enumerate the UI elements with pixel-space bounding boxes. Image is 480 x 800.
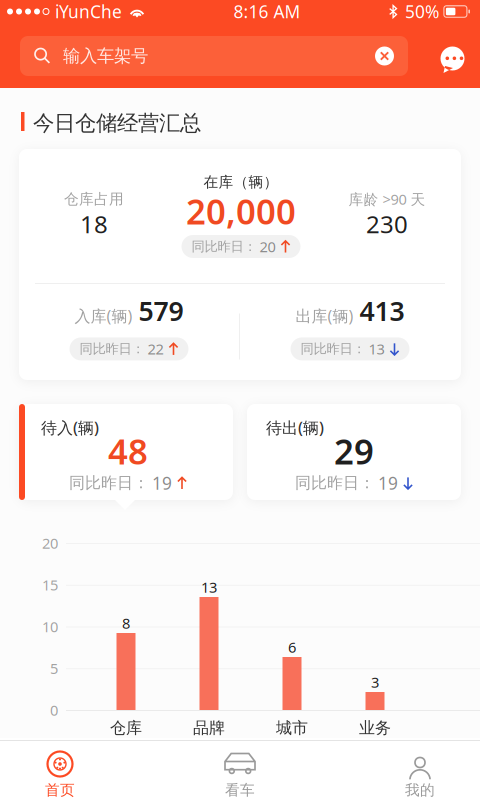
staticText: 出库(辆) — [296, 305, 354, 326]
staticText: 在库（辆） — [204, 173, 278, 191]
staticText: 20 — [42, 533, 58, 553]
staticText: 6 — [288, 637, 296, 657]
button[interactable]: 首页 — [0, 741, 120, 799]
staticText: 13 — [368, 339, 384, 359]
staticText: 品牌 — [193, 718, 225, 738]
staticText: 待入(辆) — [41, 417, 99, 438]
staticText: 8 — [122, 613, 130, 633]
staticText: 入库(辆) — [74, 305, 132, 326]
staticText: 18 — [80, 208, 108, 240]
staticText: 我的 — [405, 781, 435, 799]
staticText: 库龄 >90 天 — [348, 189, 426, 209]
staticText: 同比昨日： — [300, 341, 366, 357]
staticText: 同比昨日： — [295, 473, 375, 493]
staticText: 13 — [201, 577, 217, 597]
staticText: 业务 — [359, 718, 391, 738]
button[interactable]: 看车 — [180, 741, 300, 799]
staticText: 今日仓储经营汇总 — [33, 110, 201, 136]
staticText: 待出(辆) — [266, 417, 324, 438]
staticText: 仓库 — [110, 718, 142, 738]
staticText: 19 — [378, 472, 398, 494]
staticText: 同比昨日： — [80, 341, 144, 357]
staticText: 579 — [138, 293, 184, 328]
button[interactable]: 我的 — [360, 741, 480, 799]
staticText: 20,000 — [186, 188, 296, 234]
button[interactable]: 输入车架号 — [20, 36, 408, 76]
staticText: 50% — [405, 0, 439, 23]
staticText: 0 — [50, 700, 58, 720]
staticText: 仓库占用 — [64, 190, 124, 208]
staticText: 5 — [50, 658, 58, 678]
button[interactable]: Messages — [419, 36, 467, 76]
staticText: 15 — [42, 575, 58, 594]
staticText: 同比昨日： — [69, 473, 149, 493]
staticText: 230 — [366, 208, 408, 240]
staticText: iYunChe — [55, 0, 122, 23]
staticText: 20 — [260, 237, 276, 256]
staticText: 413 — [360, 293, 404, 328]
staticText: 首页 — [45, 781, 75, 799]
staticText: 22 — [148, 339, 164, 359]
staticText: 同比昨日： — [192, 238, 256, 255]
staticText: 看车 — [225, 781, 255, 799]
staticText: 19 — [152, 472, 172, 494]
staticText: 8:16 AM — [233, 0, 300, 23]
staticText: 48 — [108, 428, 148, 474]
staticText: 10 — [42, 617, 58, 636]
staticText: 城市 — [276, 718, 308, 738]
staticText: 3 — [371, 672, 379, 692]
staticText: 输入车架号 — [63, 45, 148, 67]
staticText: 29 — [334, 428, 374, 474]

-------------------------

- Your task
Give the entries again without a single change, but with no pictures.

- Expected answer
enumerate the UI elements with pixel-space bounding boxes. Image is 480 x 800.
staticText: 出库(辆) — [296, 305, 354, 326]
staticText: 在库（辆） — [204, 173, 278, 191]
staticText: 20 — [42, 533, 58, 553]
staticText: 6 — [288, 637, 296, 657]
button[interactable]: 首页 — [0, 741, 120, 799]
staticText: 13 — [368, 339, 384, 359]
staticText: 品牌 — [193, 718, 225, 738]
staticText: 待入(辆) — [41, 417, 99, 438]
staticText: 8 — [122, 613, 130, 633]
staticText: 入库(辆) — [74, 305, 132, 326]
staticText: 18 — [80, 208, 108, 240]
staticText: 我的 — [405, 781, 435, 799]
staticText: 库龄 >90 天 — [348, 189, 426, 209]
staticText: 同比昨日： — [300, 341, 366, 357]
staticText: 同比昨日： — [295, 473, 375, 493]
staticText: 13 — [201, 577, 217, 597]
staticText: 业务 — [359, 718, 391, 738]
button[interactable]: 看车 — [180, 741, 300, 799]
staticText: 今日仓储经营汇总 — [33, 110, 201, 136]
staticText: 待出(辆) — [266, 417, 324, 438]
staticText: 仓库 — [110, 718, 142, 738]
staticText: 19 — [378, 472, 398, 494]
staticText: 同比昨日： — [80, 341, 144, 357]
staticText: 579 — [138, 293, 184, 328]
button[interactable]: 我的 — [360, 741, 480, 799]
staticText: 20,000 — [186, 188, 296, 234]
button[interactable]: 输入车架号 — [20, 36, 408, 76]
staticText: 50% — [405, 0, 439, 23]
staticText: 0 — [50, 700, 58, 720]
staticText: 仓库占用 — [64, 190, 124, 208]
staticText: 5 — [50, 658, 58, 678]
button[interactable]: Messages — [419, 36, 467, 76]
staticText: 15 — [42, 575, 58, 594]
staticText: 同比昨日： — [69, 473, 149, 493]
staticText: 230 — [366, 208, 408, 240]
staticText: iYunChe — [55, 0, 122, 23]
staticText: 20 — [260, 237, 276, 256]
staticText: 413 — [360, 293, 404, 328]
staticText: 首页 — [45, 781, 75, 799]
staticText: 22 — [148, 339, 164, 359]
staticText: 同比昨日： — [192, 238, 256, 255]
staticText: 看车 — [225, 781, 255, 799]
staticText: 19 — [152, 472, 172, 494]
staticText: 8:16 AM — [233, 0, 300, 23]
staticText: 48 — [108, 428, 148, 474]
staticText: 10 — [42, 617, 58, 636]
staticText: 城市 — [276, 718, 308, 738]
staticText: 3 — [371, 672, 379, 692]
staticText: 输入车架号 — [63, 45, 148, 67]
staticText: 29 — [334, 428, 374, 474]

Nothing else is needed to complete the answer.